Iz-Eddine Gourirran, directeur du FICAK.


L’objectif de cette fédération est de mettre en synergie toutes les compétences, connaissances et moyens pour diffuser les oeuvres d’auteurs et des réalisateurs africains .

Le directeur du festival international du cinéma africain de Khouribga (FICAK), Iz-Eddine Gourirran, a annoncé, samedi 13 mai 2023, à Khouribga, la création de la Fédération des festivals panafricains, de cinéma et de télévision. «Cette initiative historique, qui comprend 16 festivals représentant 14 pays du continent, notamment le Bénin, le Niger, le Burundi, le Cameroun, le Rwanda, la Tunisie, la Côte d’ivoire, le Burkina Faso, le Togo, le Sénégal et la Mauritanie, marque une nouvelle ère dans la construction du cinéma dans nos pays», a-til indiqué, dans son allocation lors de la cérémonie de clôture de la 23è édition du FICAK, qui s’est tenue, du 6 au 13 mai, sous le Haut patronage de SM le Roi Mohammed VI.

Promouvoir la diversité
«L’objectif de cette fédération est de mettre en synergie nos compétences, nos connaissances et nos moyens pour diffuser les oeuvres d’auteurs et des réalisateurs africains», a expliqué M. Gourirran, soulignant que «grâce à cette initiative, l’Afrique sera unie pour résister devant tous les aléas et saura garder ses cultures et valeurs”.

De son côté, le producteur et réalisateur burkinabé, Issiaka Compaore, a estimé que «cette initiative vient renforcer la coopération et l’échange entre les festivals, promouvoir le cinéma africain à travers le monde et inciter à la création et à la restauration des structures de diffusion des oeuvres cinématographiques en Afrique». «La fédération a également pour objectif de contribuer à la création d’un cadre de financement des festivals, favoriser le développement de l’industrie cinématographique, promouvoir la diversité et la représentativité dans le cinéma africain et sensibiliser le public africain à aimer et comprendre le cinéma africain», a-t-il poursuivi.

Par ailleurs, le président de la fondation du festival du cinéma africain de Khouribga (FFICAK), Habib El Malki, a relevé que «cette 23è édition du FICAK a été particulièrement riche en émotions, en découvertes et en partage car elle a permis de découvrir des films exceptionnels qui ont abordé des sujets reflétant la richesse des cultures africaines, de ses traditions et de ses histoires». «Elle a également été marquée par une forte présence d’un public averti, engagé et passionné, qui a su témoigner de son amour pour le cinéma africain», a-t-il dit, soulignant que «le public a su, à travers son engagement, apporter sa contribution au succès de cette édition en partageant ses émotions et en faisant preuve d’une grande ouverture d’esprit».

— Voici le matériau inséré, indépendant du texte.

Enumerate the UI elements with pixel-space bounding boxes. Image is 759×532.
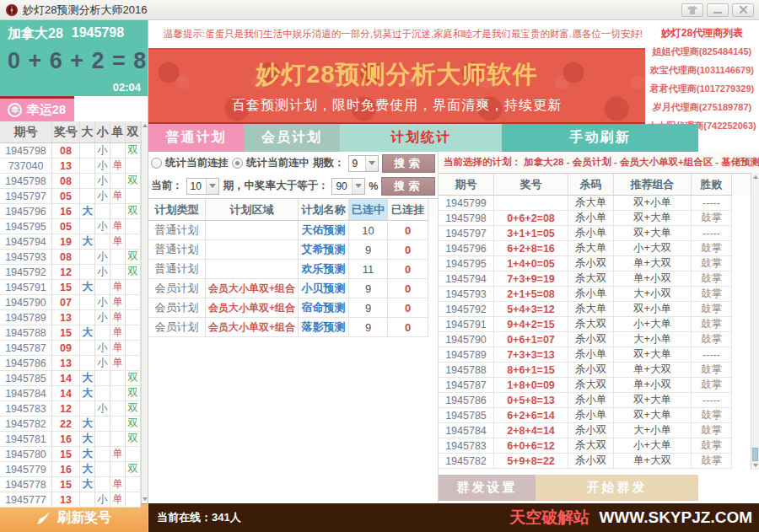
arrow-down-icon[interactable] [753,464,758,467]
main-tab[interactable]: 在线群聊 [698,124,759,152]
draw-history-row[interactable]: 1945798 08 小 双 [0,143,141,159]
plan-row[interactable]: 普通计划 欢乐预测 11 0 [148,260,438,279]
draw-history-row[interactable]: 1945795 05 小 单 [0,219,141,234]
cell-win-lose: 鼓掌 [692,332,732,347]
prediction-row[interactable]: 1945799 杀大单 双+小单 ----- [439,196,751,211]
cell-draw-code: 5+9+8=22 [494,454,568,469]
group-send-button[interactable]: 群发设置 [439,475,536,501]
cell-hit-streak: 10 [349,221,388,240]
prediction-row[interactable]: 1945796 6+2+8=16 杀大单 小+大双 鼓掌 [439,241,751,256]
draw-history-row[interactable]: 1945785 14 大 双 [0,371,141,386]
close-icon[interactable] [732,3,754,17]
cell-plan-name: 小贝预测 [299,279,349,298]
draw-history-row[interactable]: 1945798 08 小 双 [0,174,141,189]
periods-select[interactable]: 9 [348,155,380,172]
draw-history-row[interactable]: 1945790 07 小 单 [0,295,141,310]
group-send-button[interactable]: 开始群发 [536,475,698,501]
game-tab[interactable]: 加 加拿大28 [74,96,148,121]
prediction-row[interactable]: 1945789 7+3+3=13 杀小单 双+大单 ----- [439,347,751,363]
cell-even [126,219,141,234]
plan-row[interactable]: 会员计划 会员大小单双+组合 小贝预测 9 0 [148,279,438,298]
cell-recommend-combo: 单+大双 [614,363,692,378]
prediction-row[interactable]: 1945790 0+6+1=07 杀小双 大+小单 鼓掌 [439,332,751,347]
prediction-row[interactable]: 1945783 6+0+6=12 杀大双 小+大单 鼓掌 [439,438,751,454]
draw-history-row[interactable]: 1945780 15 大 单 [0,447,141,462]
cell-draw-code: 2+8+4=14 [494,423,568,438]
plan-row[interactable]: 会员计划 会员大小单双+组合 宿命预测 9 0 [148,298,438,318]
prediction-row[interactable]: 1945784 2+8+4=14 杀小双 大+小单 鼓掌 [439,423,751,438]
draw-history-row[interactable]: 1945796 16 大 双 [0,204,141,219]
arrow-up-icon[interactable] [143,124,148,127]
draw-history-row[interactable]: 1945797 05 小 单 [0,189,141,204]
group-send-button[interactable]: 停止群发 [698,475,759,501]
draw-history-row[interactable]: 1945793 08 小 双 [0,250,141,265]
arrow-down-icon[interactable] [143,497,148,501]
left-panel: 加拿大28 1945798 0 + 6 + 2 = 8 02:04 幸 幸运28… [0,20,148,532]
draw-history-row[interactable]: 1945777 13 小 单 [0,492,141,508]
draw-history-row[interactable]: 1945781 16 大 双 [0,432,141,447]
current-select[interactable]: 10 [186,178,220,195]
agent-item[interactable]: 姐姐代理商(825484145) [645,46,759,58]
prediction-row[interactable]: 1945788 8+6+1=15 杀小双 单+大双 鼓掌 [439,363,751,378]
cell-small: 小 [95,356,110,370]
draw-history-row[interactable]: 1945787 09 小 单 [0,341,141,356]
draw-history-row[interactable]: 1945794 19 大 单 [0,234,141,250]
prediction-row[interactable]: 1945785 6+2+6=14 杀小单 双+大单 鼓掌 [439,408,751,423]
prediction-row[interactable]: 1945791 9+4+2=15 杀大双 小+大单 鼓掌 [439,317,751,332]
cell-odd: 单 [110,447,126,461]
draw-history-row[interactable]: 1945788 15 大 单 [0,325,141,341]
left-table-scrollbar[interactable] [141,121,148,503]
cell-number: 16 [52,462,80,476]
refresh-draws-label: 刷新奖号 [57,509,111,527]
prediction-row[interactable]: 1945792 5+4+3=12 杀大单 双+小单 鼓掌 [439,302,751,317]
arrow-up-icon[interactable] [753,175,758,179]
radio-stat-hit[interactable] [232,158,243,169]
draw-history-row[interactable]: 1945789 13 小 单 [0,310,141,325]
draw-history-row[interactable]: 1945782 22 大 双 [0,416,141,432]
plan-row[interactable]: 会员计划 会员大小单双+组合 落影预测 9 0 [148,318,438,337]
cell-issue: 1945798 [439,211,494,226]
prediction-row[interactable]: 1945782 5+9+8=22 杀小双 单+大双 鼓掌 [439,454,751,469]
prediction-row[interactable]: 1945787 1+8+0=09 杀大双 单+小双 鼓掌 [439,378,751,393]
prediction-row[interactable]: 1945786 0+5+8=13 杀小单 双+大单 ----- [439,393,751,408]
plan-row[interactable]: 普通计划 艾希预测 9 0 [148,240,438,260]
cell-small: 小 [95,295,110,309]
agent-item[interactable]: 君君代理商(1017279329) [645,83,759,95]
agent-item[interactable]: 岁月代理商(275189787) [645,101,759,114]
refresh-draws-button[interactable]: 刷新奖号 [0,503,148,532]
main-tab[interactable]: 普通计划 [148,124,244,152]
scrollbar-thumb[interactable] [752,448,758,461]
cell-small: 小 [95,219,110,234]
main-tab[interactable]: 会员计划 [244,124,340,152]
prediction-row[interactable]: 1945793 2+1+5=08 杀小单 大+小双 鼓掌 [439,287,751,302]
agent-item[interactable]: 欢宝代理商(1031146679) [645,64,759,77]
draw-history-rows: 1945798 08 小 双 737040 13 小 单 1 [0,143,141,503]
draw-history-row[interactable]: 737040 13 小 单 [0,159,141,174]
search-button-bottom[interactable]: 搜索 [381,177,435,196]
minimize-icon[interactable] [707,3,729,17]
selected-plan-info: 当前选择的计划： 加拿大28 - 会员计划 - 会员大小单双+组合区 - 基佬预… [439,152,759,173]
cell-issue: 1945789 [439,347,494,363]
radio-stat-miss[interactable] [151,158,162,169]
prediction-row[interactable]: 1945797 3+1+1=05 杀小单 双+大单 ----- [439,226,751,241]
game-tab[interactable]: 幸 幸运28 [0,96,74,121]
draw-history-row[interactable]: 1945783 12 小 双 [0,401,141,416]
prediction-row[interactable]: 1945795 1+4+0=05 杀小双 单+大双 鼓掌 [439,256,751,271]
main-tab[interactable]: 手动刷新 [502,124,698,152]
draw-history-row[interactable]: 1945778 15 大 单 [0,477,141,492]
prediction-row[interactable]: 1945798 0+6+2=08 杀小单 双+大单 鼓掌 [439,211,751,226]
draw-history-row[interactable]: 1945784 14 大 双 [0,386,141,401]
draw-history-row[interactable]: 1945786 13 小 单 [0,356,141,371]
draw-history-row[interactable]: 1945791 15 大 单 [0,280,141,295]
draw-history-row[interactable]: 1945779 16 大 双 [0,462,141,477]
cell-recommend-combo: 小+大单 [614,317,692,332]
draw-history-row[interactable]: 1945792 12 小 双 [0,265,141,280]
prediction-row[interactable]: 1945794 7+3+9=19 杀大双 单+小双 鼓掌 [439,271,751,287]
rate-select[interactable]: 90 [331,178,365,195]
theme-icon[interactable] [681,3,703,17]
search-button-top[interactable]: 搜索 [382,154,435,173]
main-tab[interactable]: 计划统计 [340,124,502,152]
plan-row[interactable]: 普通计划 天佑预测 10 0 [148,221,438,240]
prediction-table-scrollbar[interactable] [751,173,759,470]
cell-plan-region [206,240,299,260]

M. El Malki a, en outre, indiqué que «le FICAK oeuvre pour la promotion de la culture à travers tout le continent en offrant une plateforme de visibilité pour les talents locaux, tels que les réalisateurs, les acteurs, les musiciens et les artistes des différentes régions d’Afrique», relevant que «cet évènement contribue aussi au renforcement des liens culturels entre les différentes régions du continent».

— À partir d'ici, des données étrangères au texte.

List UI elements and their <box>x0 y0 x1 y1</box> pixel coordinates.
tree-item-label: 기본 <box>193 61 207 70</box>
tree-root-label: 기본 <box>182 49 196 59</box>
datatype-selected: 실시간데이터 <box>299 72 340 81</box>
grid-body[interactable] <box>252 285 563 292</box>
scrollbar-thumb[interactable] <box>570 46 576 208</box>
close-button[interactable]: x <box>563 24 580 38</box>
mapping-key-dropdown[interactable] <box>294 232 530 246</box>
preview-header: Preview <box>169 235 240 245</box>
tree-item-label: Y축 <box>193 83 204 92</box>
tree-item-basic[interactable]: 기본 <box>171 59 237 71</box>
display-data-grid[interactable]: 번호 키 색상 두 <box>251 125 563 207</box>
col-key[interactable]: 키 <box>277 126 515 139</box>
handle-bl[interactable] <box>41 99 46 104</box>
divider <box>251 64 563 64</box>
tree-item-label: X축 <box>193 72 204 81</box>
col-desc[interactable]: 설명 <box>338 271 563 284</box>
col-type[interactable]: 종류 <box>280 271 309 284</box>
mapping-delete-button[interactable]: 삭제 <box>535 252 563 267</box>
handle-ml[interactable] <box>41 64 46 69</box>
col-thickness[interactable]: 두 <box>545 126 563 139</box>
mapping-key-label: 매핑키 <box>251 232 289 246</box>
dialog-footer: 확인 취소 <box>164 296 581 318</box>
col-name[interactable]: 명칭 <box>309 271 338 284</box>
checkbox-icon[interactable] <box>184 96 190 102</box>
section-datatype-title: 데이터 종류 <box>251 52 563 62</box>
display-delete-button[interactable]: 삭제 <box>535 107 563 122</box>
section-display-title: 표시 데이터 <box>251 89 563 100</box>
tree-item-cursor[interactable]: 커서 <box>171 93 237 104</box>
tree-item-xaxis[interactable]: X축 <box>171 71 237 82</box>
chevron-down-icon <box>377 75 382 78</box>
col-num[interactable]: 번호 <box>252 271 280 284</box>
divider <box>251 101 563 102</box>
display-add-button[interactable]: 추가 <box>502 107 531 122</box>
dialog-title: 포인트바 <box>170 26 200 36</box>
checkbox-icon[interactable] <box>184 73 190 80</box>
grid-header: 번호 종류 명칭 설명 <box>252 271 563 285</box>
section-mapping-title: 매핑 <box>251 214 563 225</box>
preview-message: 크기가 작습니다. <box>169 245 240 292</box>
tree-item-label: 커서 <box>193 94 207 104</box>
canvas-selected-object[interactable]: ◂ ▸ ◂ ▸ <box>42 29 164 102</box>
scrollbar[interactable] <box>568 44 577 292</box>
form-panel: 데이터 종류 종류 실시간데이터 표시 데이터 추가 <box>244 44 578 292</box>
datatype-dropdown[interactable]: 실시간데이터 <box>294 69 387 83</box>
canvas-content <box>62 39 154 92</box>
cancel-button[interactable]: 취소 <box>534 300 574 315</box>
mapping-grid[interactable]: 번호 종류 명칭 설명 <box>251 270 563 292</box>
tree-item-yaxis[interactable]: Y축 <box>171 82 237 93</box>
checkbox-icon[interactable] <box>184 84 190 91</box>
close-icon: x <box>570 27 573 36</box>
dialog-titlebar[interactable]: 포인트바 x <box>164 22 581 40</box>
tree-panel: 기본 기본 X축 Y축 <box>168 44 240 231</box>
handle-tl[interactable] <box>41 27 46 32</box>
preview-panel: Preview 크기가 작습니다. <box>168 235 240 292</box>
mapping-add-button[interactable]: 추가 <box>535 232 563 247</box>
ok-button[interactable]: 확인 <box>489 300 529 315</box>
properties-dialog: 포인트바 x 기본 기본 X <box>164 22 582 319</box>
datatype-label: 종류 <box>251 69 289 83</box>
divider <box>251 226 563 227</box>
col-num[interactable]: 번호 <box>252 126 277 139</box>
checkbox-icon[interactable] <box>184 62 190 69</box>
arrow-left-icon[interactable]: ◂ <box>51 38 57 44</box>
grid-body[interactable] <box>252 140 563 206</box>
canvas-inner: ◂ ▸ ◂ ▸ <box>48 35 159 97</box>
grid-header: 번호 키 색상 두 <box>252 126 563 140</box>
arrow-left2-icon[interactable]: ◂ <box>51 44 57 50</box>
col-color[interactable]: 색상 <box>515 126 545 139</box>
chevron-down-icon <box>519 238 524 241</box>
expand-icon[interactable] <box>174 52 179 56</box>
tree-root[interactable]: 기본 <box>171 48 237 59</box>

Le FICAK, qui a choisi comme thème pour cette 23ème édition «Le cinéma africain, l’éveil d’un continent», est considéré comme l’un des plus anciens festivals de cinéma au Maroc et le troisième festival du film africain à l’échelle du continent après le Fespaco qui date de 1969 et celui de Carthage (1966). Cette édition a mis en compétition 12 longs-métrages réalisés par des cinéastes de dix pays africains ainsi que 15 courts-métrages représentant 13 pays du continent.